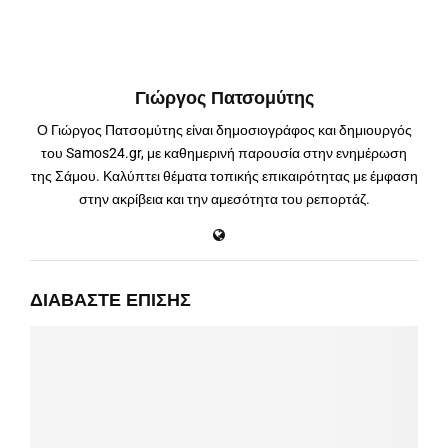
Γιώργος Πατσομύτης
Ο Γιώργος Πατσομύτης είναι δημοσιογράφος και δημιουργός
του Samos24.gr, με καθημερινή παρουσία στην ενημέρωση
της Σάμου. Καλύπτει θέματα τοπικής επικαιρότητας με έμφαση
στην ακρίβεια και την αμεσότητα του ρεπορτάζ.
ΔΙΑΒΆΣΤΕ ΕΠΊΣΗΣ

▶ [What the task asks]: Nothing but the pictures should be left out when the listing above is transcribed.

▶ [Written response]:
Γιώργος Πατσομύτης
Ο Γιώργος Πατσομύτης είναι δημοσιογράφος και δημιουργός
του Samos24.gr, με καθημερινή παρουσία στην ενημέρωση
της Σάμου. Καλύπτει θέματα τοπικής επικαιρότητας με έμφαση
στην ακρίβεια και την αμεσότητα του ρεπορτάζ.
ΔΙΑΒΆΣΤΕ ΕΠΊΣΗΣ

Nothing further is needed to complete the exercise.